El Día de la Bandera de ese año al frente de la bandera de la escuela General San Martín todos los alumnos del cuarto grado de la misma y su escuela Anexo realizamos al grito de “¡Sí, prometo!” el juramento a la enseña patria.
Contando mis diez años y para celebrar el centésimo octogésimo primer aniversario de la Independencia yo participé junto con mamá y otros alumnos del curso en una representación teatral. A mí me tocó hacer de un caballero de la época, no tan caballero, puesto que robó a su tía cocinera uno de los ricos pastelitos que hizo en la fecha del histórico acontecimiento de la independencia de Argentina.
En el Día del Maestro junto a un compañero, Héctor, hicimos unas graciosas imitaciones de nuestras maestras, que gustó mucho a las mismas, especialmente a la señorita Patricia, de Lengua Oral y Escrita, quien sonrosada y llorando de la risa veía cómo Héctor la parodiaba haciendo de ella cuando interrumpía las clases de la señorita Olga, de Matemática. Yo hacía de la señorita Olga.
A fines de ese año se eligieron abanderado y escoltas. Los elegidos fuimos: Carla, una alumna rubia, inteligente, de la que todos estábamos enamorados, que fue la abanderada; Héctor, un alumno regordete, de anteojos, que fue el primer escolta; y yo, frecuentemente apodado por mi morenez, fui elegido segundo escolta de la bandera.
En  la primavera de ese año hice mi primera comunión. A la celebración asistí llevando traje gris con un moño al cuello, que me hizo mi abuela patena, Rosa, quien fue también fue mi madrina de bautismo.
Yendo al sexto grado a mis once años participé del desfile cívico militar del pueblo en honor al 9 de Julio representando a la escuela General José de San Martín Anexo y acompañando a la bandera nacional como segundo escolta.
Por una disposición del gobierno provincial se dispuso ese año que la primaria no contaría de siete años, sino de seis.
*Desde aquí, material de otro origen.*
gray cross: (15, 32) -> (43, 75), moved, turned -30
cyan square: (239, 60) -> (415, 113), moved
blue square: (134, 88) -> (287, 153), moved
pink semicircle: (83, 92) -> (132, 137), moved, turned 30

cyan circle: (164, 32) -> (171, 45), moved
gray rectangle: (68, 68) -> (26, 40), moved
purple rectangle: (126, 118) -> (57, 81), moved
La secundaria tenía ahora un año más, y no eran cinco los años que en ella había que cursar sino seis, tres del Ciclo Básico Unificado, y tres del Ciclo de Especialización.
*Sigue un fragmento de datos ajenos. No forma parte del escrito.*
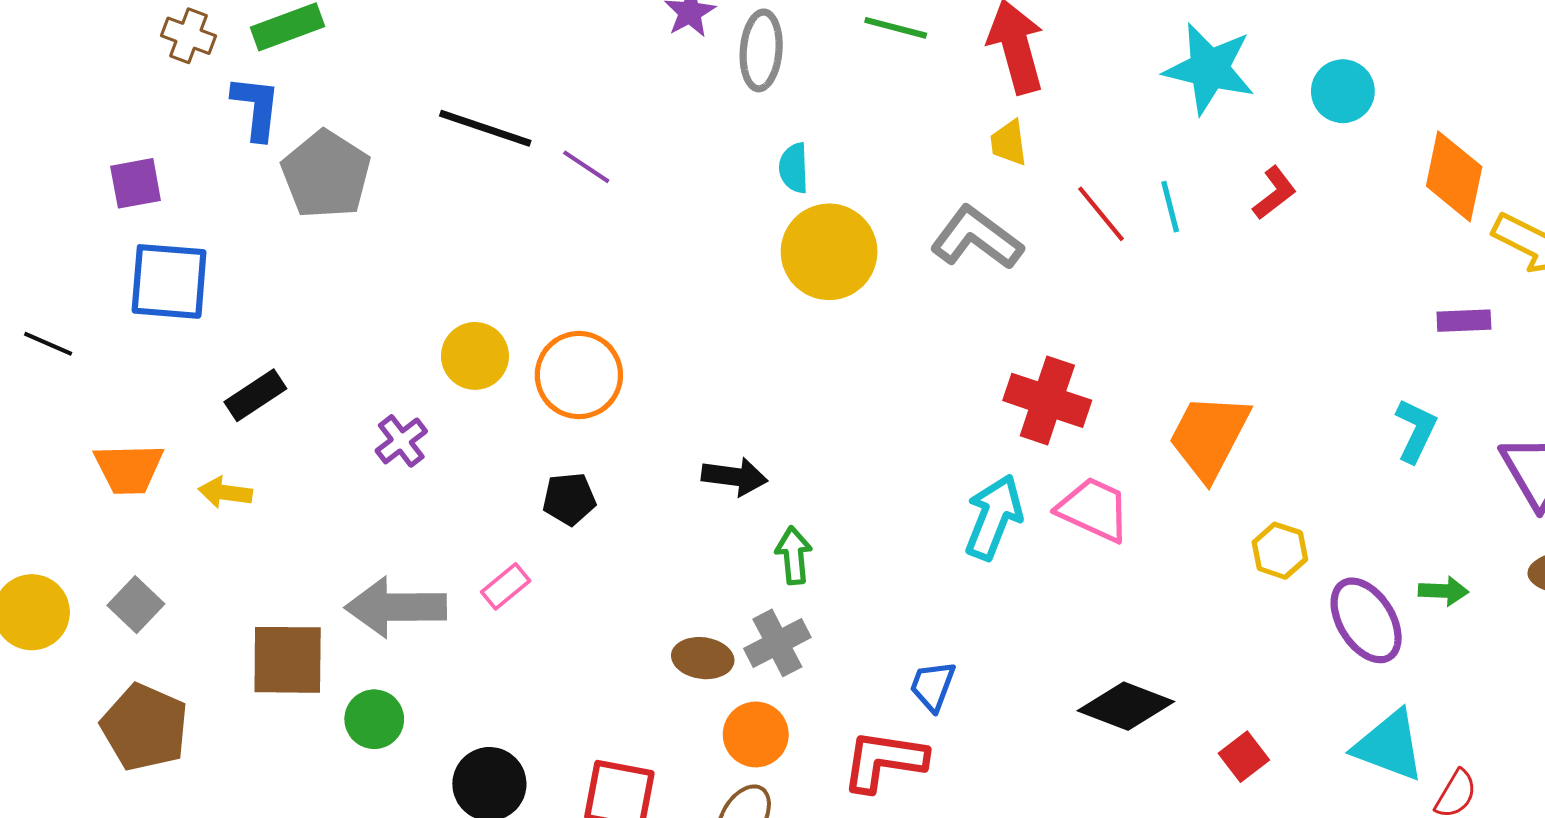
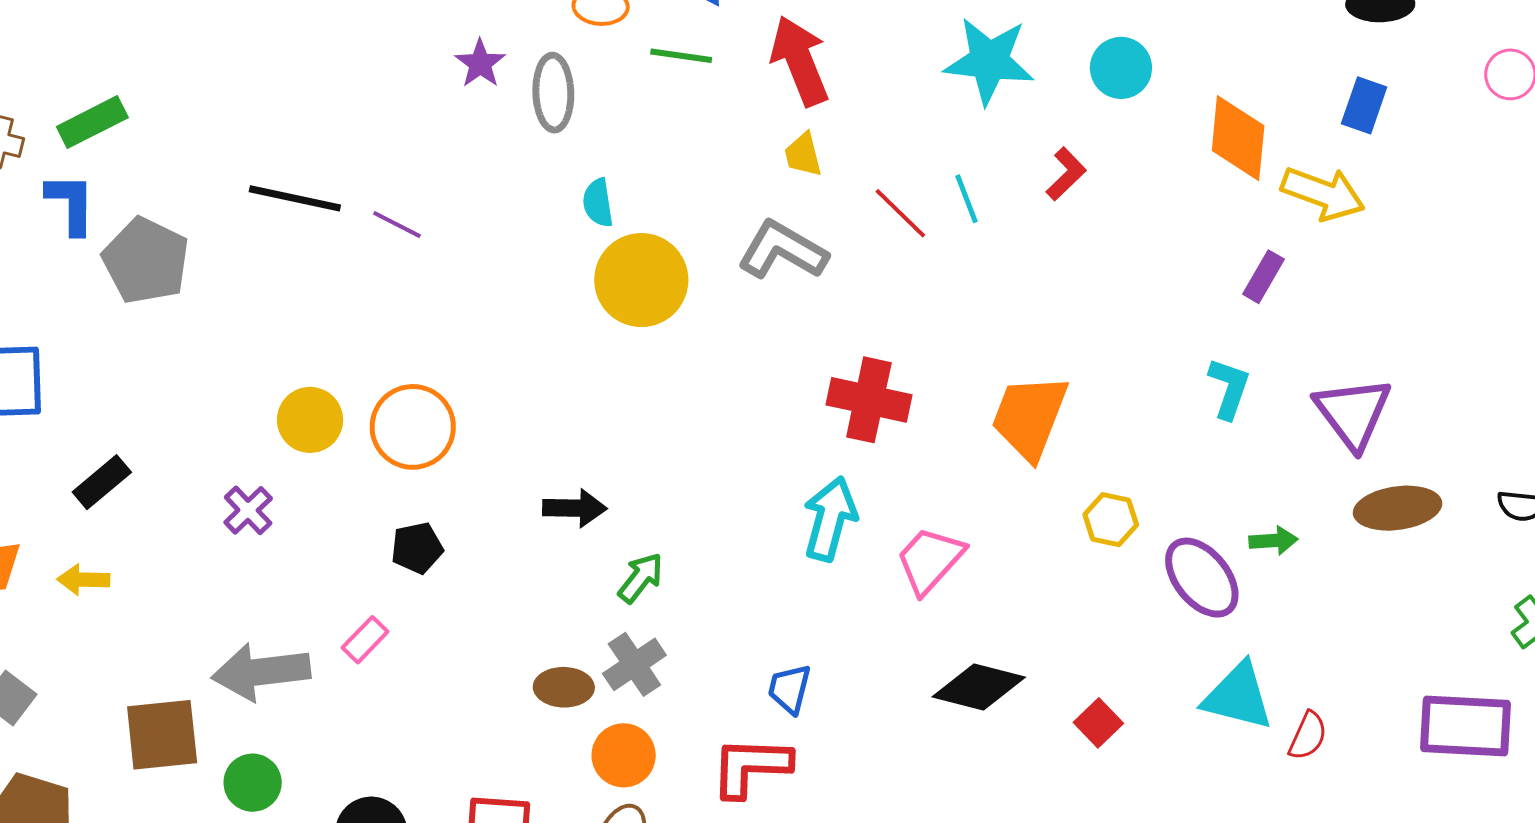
purple rectangle: (1464, 321) -> (1264, 277), turned -51
pink trapezoid: (1094, 509) -> (930, 560), moved, turned -66
green arrow: (794, 555) -> (641, 578), turned 50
Entonces fue cuando se ralizó una ampliación de nuestro edificio escolar. El acto de la inauguración se hizo al aire libre en un día soleado, en la calle al frente de la escuela. Dos maestras relataban los anales de la escuela desde que empezó con tres grados en 1993 hasta que completó los seis obligatorios en 1997.
Un día, la señorita Silvia, de Ciencias Naturales y Sociales, me reprendió por no haber hecho la tarea y me llamó a la sala de la dirección, y me dijo que, si no me restablecía perdería la posición de segundo escolta. Desde ese momento me propuse progresar en mis estudios, logrando tener calificaciones tan altas como la abanderada, superando al primer escolta. Cierta vez la misma maestra pidió ver quién había hecho la tarea ordenada, y yo resulté ser el único que la había hecho.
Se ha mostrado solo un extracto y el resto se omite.